Repeat every record exactly, but omit the images.

§ Page images and extracted text:
========================
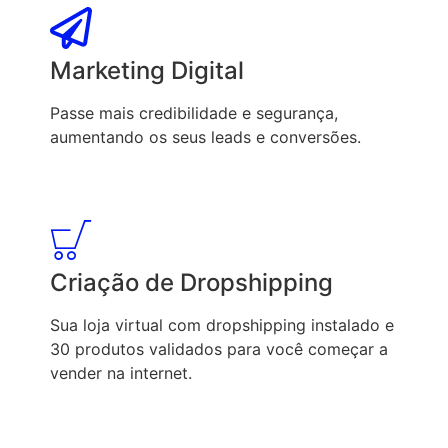
Marketing Digital
Passe mais credibilidade e segurança,
aumentando os seus leads e conversões.
Criação de Dropshipping
Sua loja virtual com dropshipping instalado e
30 produtos validados para você começar a
vender na internet.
========================
§ Your solution:
Marketing Digital
Passe mais credibilidade e segurança,
aumentando os seus leads e conversões.
Criação de Dropshipping
Sua loja virtual com dropshipping instalado e
30 produtos validados para você começar a
vender na internet.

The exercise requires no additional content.